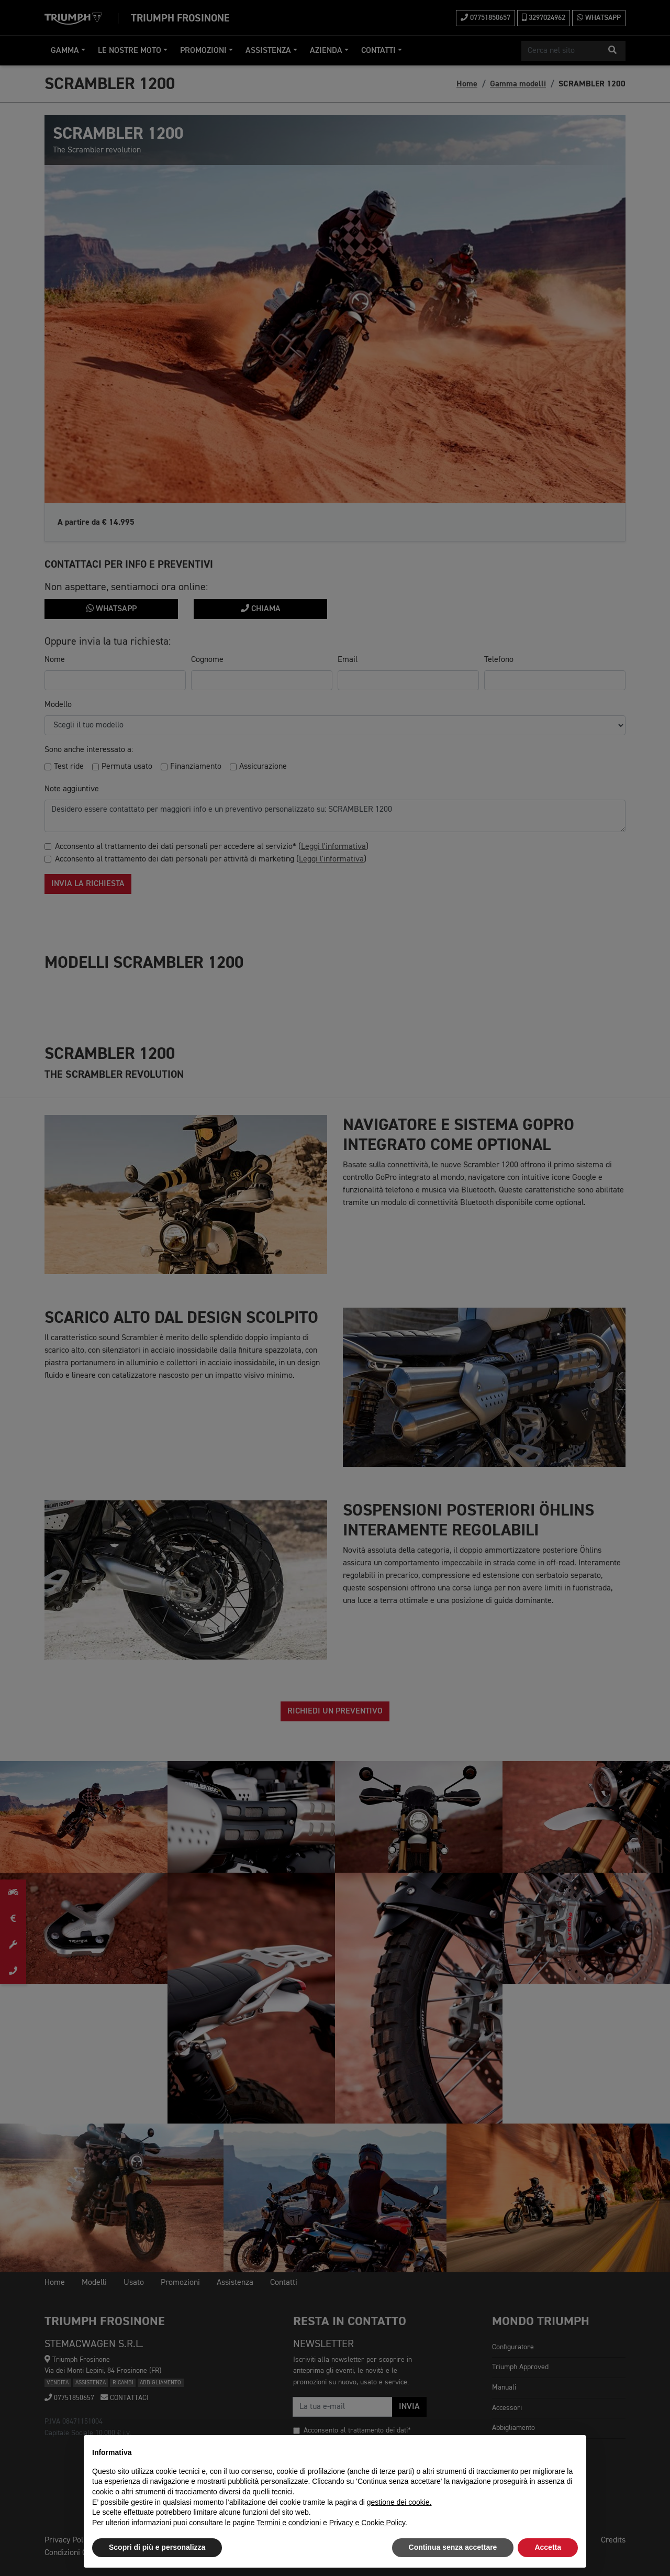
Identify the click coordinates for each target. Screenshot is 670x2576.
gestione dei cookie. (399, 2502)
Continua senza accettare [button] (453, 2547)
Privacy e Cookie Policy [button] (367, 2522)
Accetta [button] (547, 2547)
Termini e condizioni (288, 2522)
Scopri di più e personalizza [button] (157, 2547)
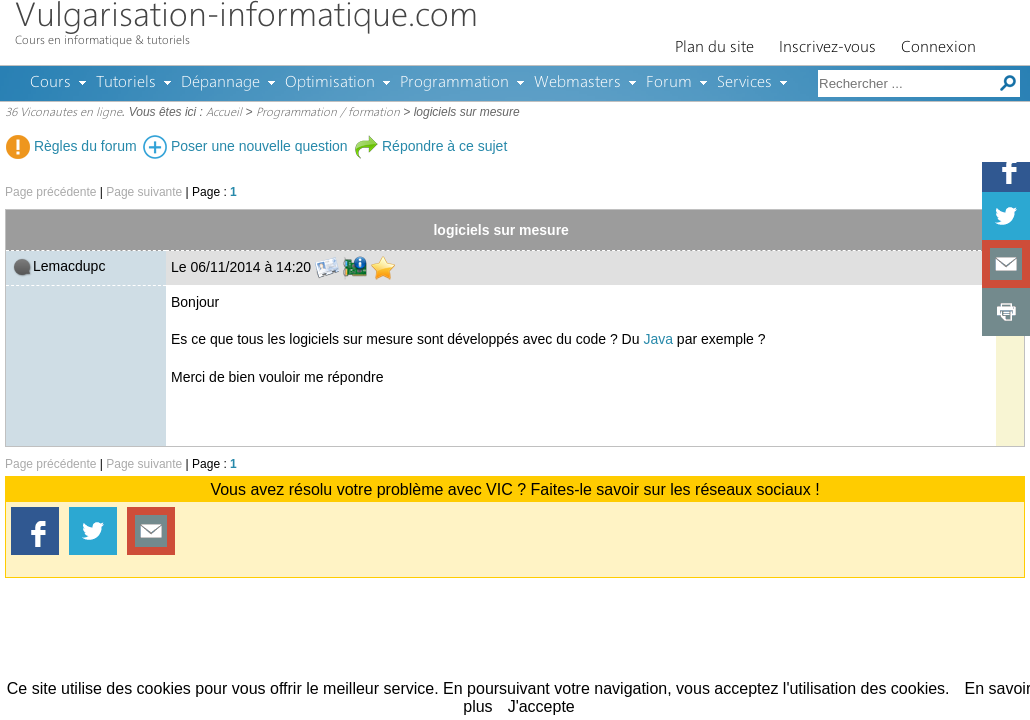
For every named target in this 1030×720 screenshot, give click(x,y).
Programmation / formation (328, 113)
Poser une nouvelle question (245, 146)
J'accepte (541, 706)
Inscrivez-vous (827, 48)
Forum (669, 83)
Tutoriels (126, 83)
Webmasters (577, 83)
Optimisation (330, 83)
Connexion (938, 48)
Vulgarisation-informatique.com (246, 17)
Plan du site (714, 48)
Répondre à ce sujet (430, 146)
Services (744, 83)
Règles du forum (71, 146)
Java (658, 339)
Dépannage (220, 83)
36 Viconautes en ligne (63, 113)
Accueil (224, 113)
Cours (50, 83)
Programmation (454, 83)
● ● ● ● ● ● ●
* WORK TO COMPLETE *
Copy out all the data exactly. No images belong in the copy.

* EXERCISE RESULT *
Identify the click coordinates for each target. Screenshot is 670x2576.
gestione dei cookie. (399, 2502)
Continua senza accettare [button] (453, 2547)
Privacy e Cookie Policy [button] (367, 2522)
Accetta [button] (547, 2547)
Termini e condizioni (288, 2522)
Scopri di più e personalizza [button] (157, 2547)
For every named target in this 1030×720 screenshot, give click(x,y).
Programmation / formation (328, 113)
Poser une nouvelle question (245, 146)
J'accepte (541, 706)
Inscrivez-vous (827, 48)
Forum (669, 83)
Tutoriels (126, 83)
Webmasters (577, 83)
Optimisation (330, 83)
Connexion (938, 48)
Vulgarisation-informatique.com (246, 17)
Plan du site (714, 48)
Répondre à ce sujet (430, 146)
Services (744, 83)
Règles du forum (71, 146)
Java (658, 339)
Dépannage (220, 83)
36 Viconautes en ligne (63, 113)
Accueil (224, 113)
Cours (50, 83)
Programmation (454, 83)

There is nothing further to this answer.